|Title||Modeling taxi demand and supply in New York City Using Large-Scale Taxi GPS Data|
|Publication Type||Book Chapter|
|Year of Publication||2016|
|Authors||Yang C, Gonzales EJ|
|Book Title||Seeing Cities Through Big Data|
|Publisher||Springer International Publishing|
|Keywords||Big data, Count regression model, Taxi demand modeling, Taxi GPS data, Transit accessibility|
Data from taxicabs equipped with Global Positioning Systems (GPS) are collected by many transportation agencies, including the Taxi and Limousine Commission in New York City.
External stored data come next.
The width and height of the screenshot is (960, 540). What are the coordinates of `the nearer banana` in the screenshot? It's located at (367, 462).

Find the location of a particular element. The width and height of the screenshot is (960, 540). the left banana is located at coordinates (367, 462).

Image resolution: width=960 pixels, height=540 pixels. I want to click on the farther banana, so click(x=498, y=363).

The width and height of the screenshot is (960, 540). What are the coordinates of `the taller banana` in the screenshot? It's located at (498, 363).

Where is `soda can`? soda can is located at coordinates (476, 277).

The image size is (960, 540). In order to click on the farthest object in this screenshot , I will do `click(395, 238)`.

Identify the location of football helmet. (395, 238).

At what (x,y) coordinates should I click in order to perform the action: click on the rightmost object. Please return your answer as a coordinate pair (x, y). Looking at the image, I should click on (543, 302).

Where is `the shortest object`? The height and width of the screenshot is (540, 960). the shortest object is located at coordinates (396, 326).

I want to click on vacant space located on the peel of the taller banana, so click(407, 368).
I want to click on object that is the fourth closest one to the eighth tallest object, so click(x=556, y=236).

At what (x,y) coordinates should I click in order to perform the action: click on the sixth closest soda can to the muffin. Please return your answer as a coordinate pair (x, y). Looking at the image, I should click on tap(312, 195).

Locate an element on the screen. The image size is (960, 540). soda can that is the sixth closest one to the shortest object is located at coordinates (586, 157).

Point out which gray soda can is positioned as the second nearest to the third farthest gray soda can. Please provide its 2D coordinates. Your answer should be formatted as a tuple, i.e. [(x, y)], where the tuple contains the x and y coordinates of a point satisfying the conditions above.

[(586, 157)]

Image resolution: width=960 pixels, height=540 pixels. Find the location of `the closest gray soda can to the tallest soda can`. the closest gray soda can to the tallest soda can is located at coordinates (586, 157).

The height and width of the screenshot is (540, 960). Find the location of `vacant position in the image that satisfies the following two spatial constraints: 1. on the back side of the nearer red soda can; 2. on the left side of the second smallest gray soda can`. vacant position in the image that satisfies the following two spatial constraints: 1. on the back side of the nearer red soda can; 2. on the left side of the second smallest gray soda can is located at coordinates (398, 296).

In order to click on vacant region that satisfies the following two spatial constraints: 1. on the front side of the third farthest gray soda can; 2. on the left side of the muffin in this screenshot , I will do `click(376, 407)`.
The raw data sets are too large and complex to analyze directly with many conventional tools, but when the big data are appropriately processed and integrated with Geographic Information Systems (GIS), sophisticated demand models and visualizations of vehicle movements can be developed. These models are useful for providing insights about the nature of travel demand as well as the performance of the street network and the fleet of vehicles that use it. This paper demonstrates how big data collected from GPS in taxicabs can be used to model taxi demand and supply, using 10 months of taxi trip records from New York City. The resulting count models are used to identify locations and times of day when there is a mismatch between the availability of taxicabs and the demand for taxi service in the city. The findings are useful for making decisions about how to regulate and manage the fleet of taxicabs and other transportation systems in New York City.